Старик растерянно поднимает голову, глядит на жандарма и ничего не отвечает.
— Что вы тут делаете, в этой кладовушке?.. Почему вы не в зале, вместе с вашими детьми?
— Ему здесь больше нравится, — грубо выкрикивает дочь.
Все, даже старик, устремляют на нее взоры. Она косоглаза, и от этого еще более наглым кажется выражение ее лица.
— Я со стариком говорю, дайте ему самому ответить… Отчего это вы, дедушка, здесь в такую прекрасную погоду?
Тут так воняет… Разве не лучше было бы вам на улице?
Старик смотрит на дочь, потом на сына, потом наконец на бригадира. Но не произносит ни слова.
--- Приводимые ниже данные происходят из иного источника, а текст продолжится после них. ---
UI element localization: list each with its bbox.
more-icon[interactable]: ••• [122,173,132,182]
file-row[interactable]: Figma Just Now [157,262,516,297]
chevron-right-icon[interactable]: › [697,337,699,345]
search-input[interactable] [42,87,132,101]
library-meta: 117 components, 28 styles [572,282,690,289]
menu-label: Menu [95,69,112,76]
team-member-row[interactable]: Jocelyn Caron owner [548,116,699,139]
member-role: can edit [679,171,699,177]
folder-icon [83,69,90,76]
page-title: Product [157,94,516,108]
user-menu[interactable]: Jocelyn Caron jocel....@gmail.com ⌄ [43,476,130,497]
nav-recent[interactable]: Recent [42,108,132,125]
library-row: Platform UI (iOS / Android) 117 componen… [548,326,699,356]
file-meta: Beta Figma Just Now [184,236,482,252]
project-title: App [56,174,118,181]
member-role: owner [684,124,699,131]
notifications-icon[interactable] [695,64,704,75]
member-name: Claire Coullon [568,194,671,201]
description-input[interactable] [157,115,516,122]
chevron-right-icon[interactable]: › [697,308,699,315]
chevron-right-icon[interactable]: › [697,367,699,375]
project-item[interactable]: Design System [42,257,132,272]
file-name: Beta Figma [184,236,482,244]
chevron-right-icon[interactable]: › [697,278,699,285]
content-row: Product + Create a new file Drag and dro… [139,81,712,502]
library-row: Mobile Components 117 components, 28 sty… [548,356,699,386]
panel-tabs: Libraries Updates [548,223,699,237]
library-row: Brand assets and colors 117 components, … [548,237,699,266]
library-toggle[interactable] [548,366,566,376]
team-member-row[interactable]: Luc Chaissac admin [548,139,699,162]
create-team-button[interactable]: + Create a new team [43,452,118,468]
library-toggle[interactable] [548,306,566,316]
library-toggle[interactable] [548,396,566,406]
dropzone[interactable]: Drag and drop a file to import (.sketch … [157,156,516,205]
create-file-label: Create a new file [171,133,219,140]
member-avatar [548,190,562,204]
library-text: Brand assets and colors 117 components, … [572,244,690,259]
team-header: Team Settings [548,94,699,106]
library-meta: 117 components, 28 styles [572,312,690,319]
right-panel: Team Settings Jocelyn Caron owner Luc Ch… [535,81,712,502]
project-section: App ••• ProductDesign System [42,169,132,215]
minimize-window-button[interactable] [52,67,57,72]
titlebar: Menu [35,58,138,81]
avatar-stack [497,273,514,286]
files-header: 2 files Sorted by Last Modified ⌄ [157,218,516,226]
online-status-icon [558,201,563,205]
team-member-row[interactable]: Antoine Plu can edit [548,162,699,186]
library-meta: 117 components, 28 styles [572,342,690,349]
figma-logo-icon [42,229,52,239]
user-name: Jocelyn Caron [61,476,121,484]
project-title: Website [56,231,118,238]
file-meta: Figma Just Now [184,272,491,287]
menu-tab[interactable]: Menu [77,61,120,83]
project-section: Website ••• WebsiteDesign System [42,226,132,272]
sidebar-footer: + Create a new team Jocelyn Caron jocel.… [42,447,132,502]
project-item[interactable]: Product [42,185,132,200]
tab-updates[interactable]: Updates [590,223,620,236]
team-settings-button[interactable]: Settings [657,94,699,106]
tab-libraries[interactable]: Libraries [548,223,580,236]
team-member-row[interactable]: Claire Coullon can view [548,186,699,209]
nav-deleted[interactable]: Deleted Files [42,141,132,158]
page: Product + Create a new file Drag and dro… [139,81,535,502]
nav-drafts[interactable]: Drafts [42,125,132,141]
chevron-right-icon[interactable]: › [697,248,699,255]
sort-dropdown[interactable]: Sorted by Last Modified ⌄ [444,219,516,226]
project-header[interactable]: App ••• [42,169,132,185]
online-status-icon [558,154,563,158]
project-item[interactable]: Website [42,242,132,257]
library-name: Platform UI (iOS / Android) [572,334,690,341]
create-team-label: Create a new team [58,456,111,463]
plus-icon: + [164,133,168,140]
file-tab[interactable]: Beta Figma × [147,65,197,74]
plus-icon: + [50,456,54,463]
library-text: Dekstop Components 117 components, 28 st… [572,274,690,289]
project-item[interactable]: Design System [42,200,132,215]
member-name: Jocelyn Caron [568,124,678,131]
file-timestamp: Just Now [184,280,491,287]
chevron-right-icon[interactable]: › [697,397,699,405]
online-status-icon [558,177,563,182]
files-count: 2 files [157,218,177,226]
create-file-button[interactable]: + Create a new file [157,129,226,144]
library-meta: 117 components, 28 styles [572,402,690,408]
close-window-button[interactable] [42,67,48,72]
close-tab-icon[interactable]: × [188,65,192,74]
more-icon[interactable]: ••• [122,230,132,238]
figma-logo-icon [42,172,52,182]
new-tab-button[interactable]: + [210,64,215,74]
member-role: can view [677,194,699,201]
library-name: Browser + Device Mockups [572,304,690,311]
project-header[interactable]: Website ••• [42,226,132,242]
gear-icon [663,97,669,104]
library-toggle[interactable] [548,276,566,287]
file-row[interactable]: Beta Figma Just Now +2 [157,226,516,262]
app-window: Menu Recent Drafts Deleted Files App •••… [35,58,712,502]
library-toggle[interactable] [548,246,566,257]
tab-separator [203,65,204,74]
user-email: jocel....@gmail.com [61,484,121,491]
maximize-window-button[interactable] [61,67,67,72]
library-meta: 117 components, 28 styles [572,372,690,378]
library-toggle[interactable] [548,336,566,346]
— Ну, вставайте, — продолжает бригадир. — Мы пришли, чтобы дать вам подышать свежим воздухом. Мне думается, вы сидите тут не ради собственного удовольствия!
— Вот именно! — бросает дочь. — Ради собственного удовольствия!
Бригадир пытается взять дядюшку Пакё под руку.
Однако старик вырывается с неожиданной прыткостью.
— Нет!
Дочь усмехается.
— Не хотите, чтобы вам помогали? Хорошо. Тогда вставайте сами. Пойдем в залу, там мы с вами объяснимся.
— Нет!
— Отчего?
Молчание.
— Вы боитесь ваших детей?
— Никого не боюсь! — бормочет старик.
— Тогда зачем же вы соглашаетесь, чтобы держали вас тут взаперти?
— Он не взаперти! — возражает дочь.
— Простите. Дверные замки открываются только ключом, а ключи от обоих дверей снаружи. Это называется быть взаперти.
— А если ему тут хорошо? — вопит дочь. — Оставьте нас в покое!
— Оставьте нас в покое! — повторяет старик тем же резким тоном.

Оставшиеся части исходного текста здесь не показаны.